Por Odemirton Filho
Em ano eleitoral é comum circular nas redes sociais a questão do voto nulo. Se conclama o eleitor a anular o seu voto, porquanto anularia a eleição e não teríamos candidatos eleitos.
É mais um fake news, como se diz atualmente.
Sabe-se que o eleitor tem na hora de votar a opção de digitar o número do candidato de sua preferência, votar na legenda partidária ou digitar o voto em branco. Tem-se, ainda, a possibilidade de anular seu voto, quando tecla um número de candidato ou partido que não concorre naquela eleição.

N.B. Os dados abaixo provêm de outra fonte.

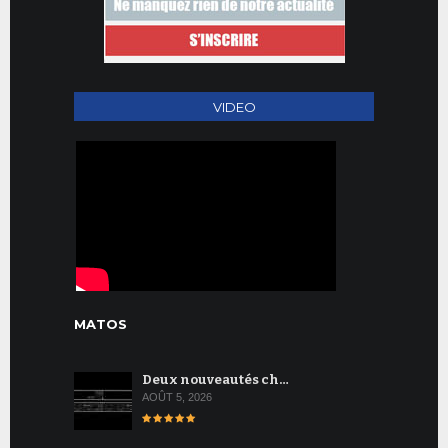
VIDEO
MATOS
Deux nouveautés ch…
AOÛT 5, 2026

A Constituição Federal consagra no Art. 77, parágrafo segundo, o seguinte:
“Será considerado eleito Presidente o candidato que, registrado por partido político, obtiver a maioria absoluta de votos, não computados os em branco e os nulos”.
No mesmo sentido, o Art. 2º das Lei das Eleições diz:
“Será considerado eleito o candidato a presidente ou a governador que obtiver a maioria absoluta de votos, não computados os em branco e os nulos”.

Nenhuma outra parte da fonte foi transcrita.